En el castillo se puede ver el árbol genealógico del que, a tenor de las masas de visitantes, probablemente sea el único ser humano que no ha estado jamás: Vlad Tepes

Y es que suele aportar su característica imagen al tema, sea en portadas de libro, sea en la miríada de películas que se han estrenado sobre el aristocrático vampiro. Pero, además, los rumanos exprimen la cosa a fondo, hasta el punto de que no hace falta crear un parque temático draculino -periódicamente surge la noticia para desvanecerse al poco-, puesto que el entorno del castillo de Bran ya lo es de hecho. En la falda de la colina rocosa sobre la que se asienta hay toda una pequeña villa, no sé si improvisada o diseñada ad hoc, donde se suceden tiendas de souvenirs kistch, puestos de comida tradicional y locales con espectáculos de miedo, mientras entre las masas de turistas se mueven, dando una nota de color ambiental, figurantes disfrazados de bruja, hombre lobo y otras criaturas de la noche. Un cartel con zombis aquí, un stand de artesanía con productos que llevan la imagen de Vlad allá... Grotesco pero divertido.
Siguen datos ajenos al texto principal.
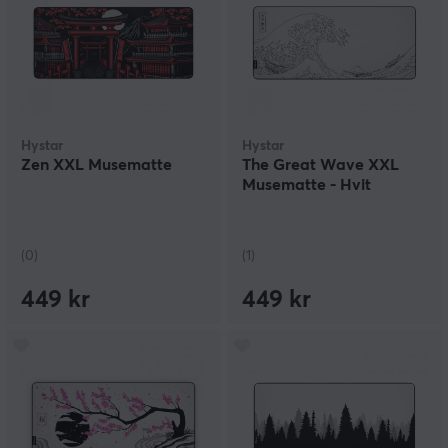
Hystar
Hystar
Zen XXL Musematte
The Great Wave XXL
Musematte - Hvit
(0)
(1)
449 kr
449 kr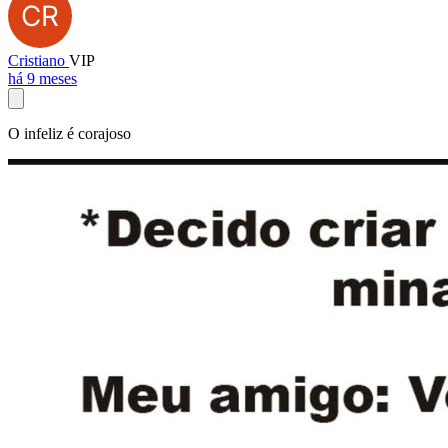
Cristiano
VIP
há 9 meses
O infeliz é corajoso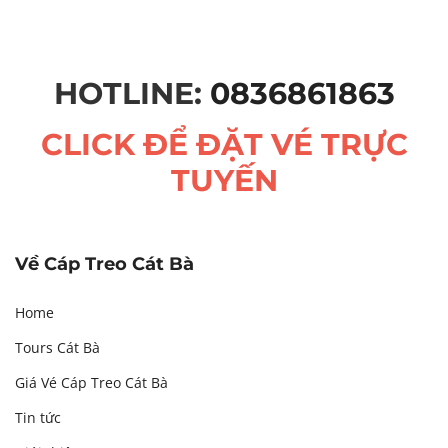
HOTLINE:
0836861863
CLICK ĐỂ ĐẶT VÉ TRỰC
TUYẾN
Về Cáp Treo Cát Bà
Home
Tours Cát Bà
Giá Vé Cáp Treo Cát Bà
Tin tức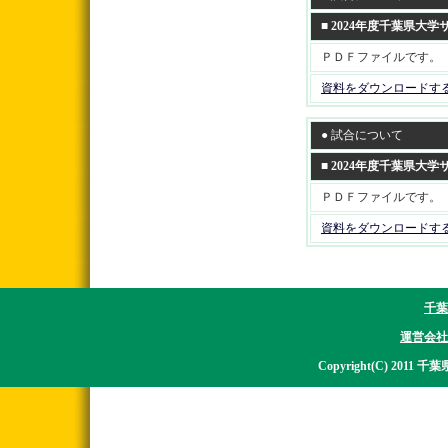
■ 2024年度千葉県
ＰＤＦファイルです。
資料をダウンロードす
● 試合について
■ 2024年度千葉県
ＰＤＦファイルです。
資料をダウンロードす
千葉
運営会社
Copyright(C) 2011 千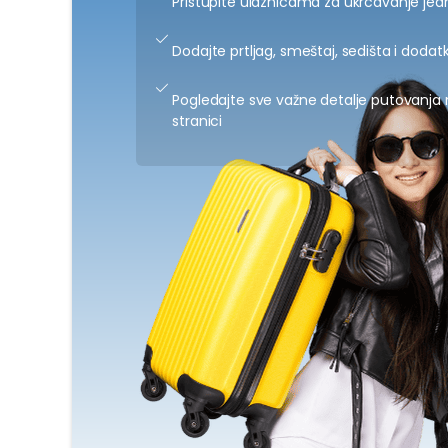
Pristupite ulaznicama za ukrcavanje jed
Dodajte prtljag, smeštaj, sedišta i dodatk
Pogledajte sve važne detalje putovanja 
stranici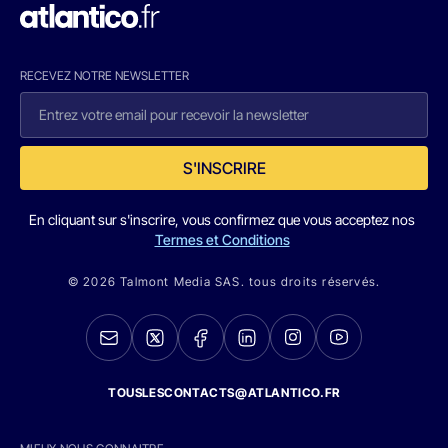
RECEVEZ NOTRE NEWSLETTER
S'INSCRIRE
En cliquant sur s'inscrire, vous confirmez que vous acceptez nos
Termes et Conditions
© 2026 Talmont Media SAS. tous droits réservés.
TOUSLESCONTACTS@ATLANTICO.FR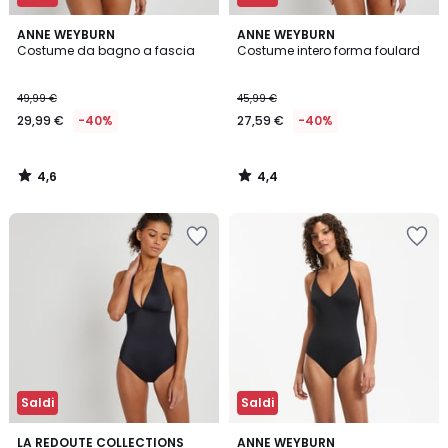
4,6
4,4
ANNE WEYBURN
ANNE WEYBURN
/ 5
/ 5
Costume da bagno a fascia
Costume intero forma foulard
49,99 €
45,99 €
29,99 €
-40%
27,59 €
-40%
4,6
4,4
/
/
5
5
Saldi
Saldi
4,2
4,6
LA REDOUTE COLLECTIONS
3
ANNE WEYBURN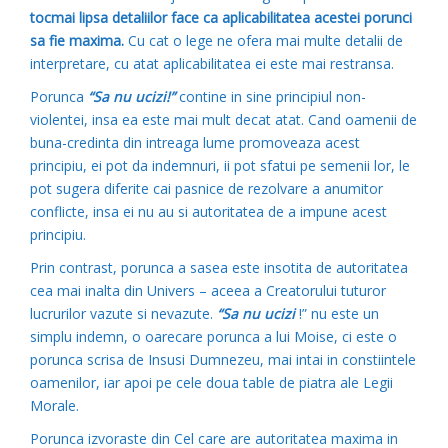
tocmai lipsa detaliilor face ca aplicabilitatea acestei porunci
sa fie maxima.
Cu cat o lege ne ofera mai multe detalii de
interpretare, cu atat aplicabilitatea ei este mai restransa.
Porunca
“Sa nu ucizi!”
contine in sine principiul non-
violentei, insa ea este mai mult decat atat. Cand oamenii de
buna-credinta din intreaga lume promoveaza acest
principiu, ei pot da indemnuri, ii pot sfatui pe semenii lor, le
pot sugera diferite cai pasnice de rezolvare a anumitor
conflicte, insa ei nu au si autoritatea de a impune acest
principiu.
Prin contrast, porunca a sasea este insotita de autoritatea
cea mai inalta din Univers – aceea a Creatorului tuturor
lucrurilor vazute si nevazute.
“Sa nu ucizi
!” nu este un
simplu indemn, o oarecare porunca a lui Moise, ci este o
porunca scrisa de Insusi Dumnezeu, mai intai in constiintele
oamenilor, iar apoi pe cele doua table de piatra ale Legii
Morale.
Porunca izvoraste din Cel care are autoritatea maxima in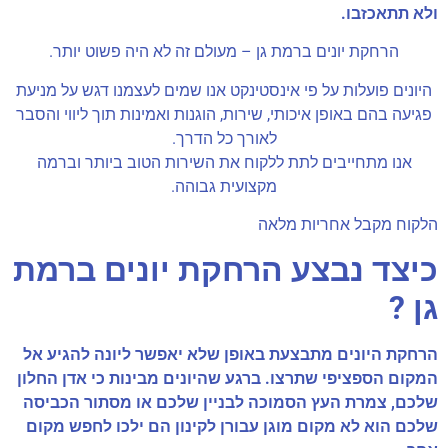
ולא תתאכזבו.
הרחקת יונים ברמת גן – מעולם זה לא היה פשוט יותר.
היונים פועלות על פי אינסטינקט אנו שמים לעצמנו דגש על מניעת
פגיעה בהם באופן איכותי, שירות, הוגנות ואמינות תוך ליווי והסבר
לאורך כל הדרך
.
אנו מתחייבים לתת ללקוח את השירות הטוב ביותר וברמה
מקצועית גבוהה.
הלקוח מקבל אחריות מלאה
כיצד נבצע הרחקת יונים ברמת
גן ?
הרחקת היונים מתבצעת באופן שלא יאפשר ליונה להגיע אל
המקום הספציפי שתרצו. ברגע שהיונים מבינות כי אדן החלון
שלכם, צמרת העץ הסמוכה לבניין שלכם או מסתור הכביסה
שלכם הוא לא מקום מוגן עבורן לקינון הם ילכו לחפש מקום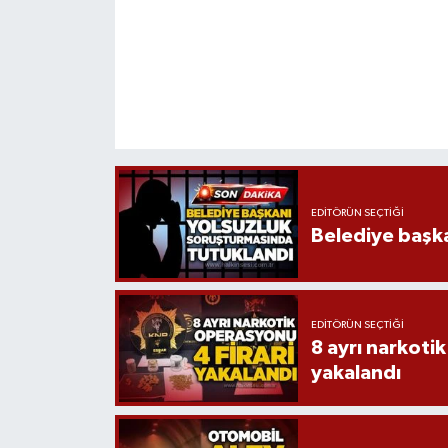
EDITÖRÜN SEÇTIĞI
Belediye başka
EDITÖRÜN SEÇTIĞI
8 ayrı narkotik
yakalandı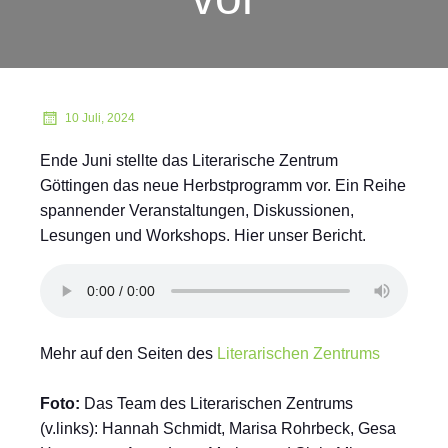
10 Juli, 2024
Ende Juni stellte das Literarische Zentrum
Göttingen das neue Herbstprogramm vor. Ein Reihe
spannender Veranstaltungen, Diskussionen,
Lesungen und Workshops. Hier unser Bericht.
Mehr auf den Seiten des
Literarischen Zentrums
Foto:
Das Team des Literarischen Zentrums
(v.links): Hannah Schmidt, Marisa Rohrbeck, Gesa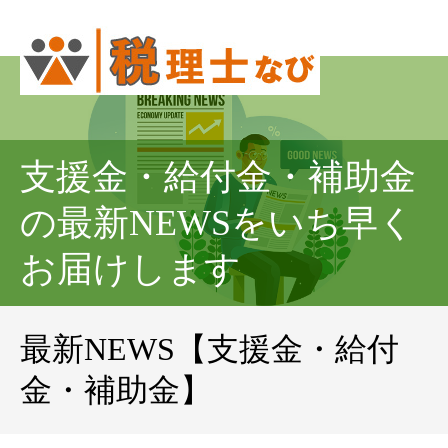
支援金・給付金・補助金
の最新NEWSをいち早く
お届けします
最新NEWS【支援金・給付
金・補助金】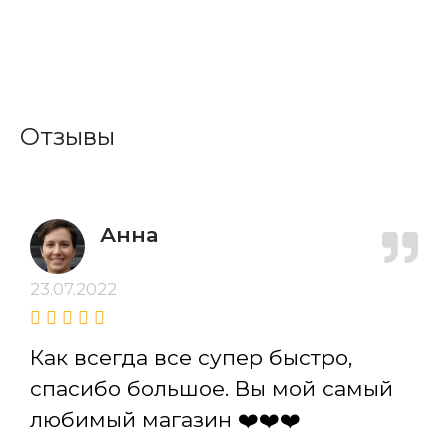
Отзывы
Анна
23.07.2022
Как всегда все супер быстро,
спасибо большое. Вы мой самый
любимый магазин ❤️❤️❤️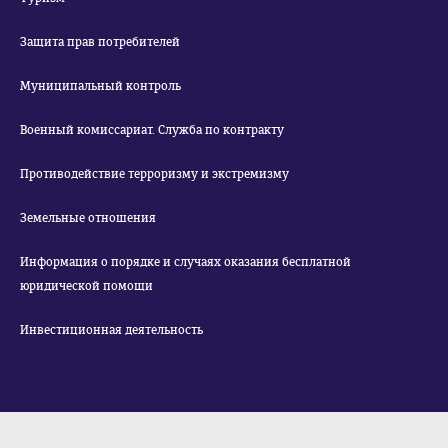
Защита прав потребителей
Муниципальный контроль
Военный комиссариат. Служба по контракту
Противодействие терроризму и экстремизму
Земельные отношения
Информация о порядке и случаях оказания бесплатной
юридической помощи
Инвестиционная деятельность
Un típico habitante de Bran fotografiándose con los turistas

Entre los souvenirs a la venta se puede uno llevar un Chateau Bran
 
Inevitablemente, hay que atravesar ese pintoresco circo para poder acceder al castillo. Se hace a través de unos jardines, que sirven de museo etnográfico, tras los cuales toca subir un sinuoso y empinado sendero hasta la puerta. Una vez allí es necesario armarse de paciencia porque es tal la cantidad de visitantes que las colas y atascos auguran la necesidad de disponer de tiempo -y paciencia- de sobra. En efecto, una vez traspasada la entrada, en el bonito pero estrecho patio central -donde no falta la típica fuente con fondo forrado de monedas, elemento omnipresente en todo el país-, se puede empezar a intuir, entre docenas de cuerpos ataviados con shorts, sombreros y cámaras fotográficas de objetivos que parecen cañones Bofors, la singular arquitectura del castillo de Bran, de paredes blancas y aspecto blando, agudos tejados piramidales de intenso color rojo y balcones de madera.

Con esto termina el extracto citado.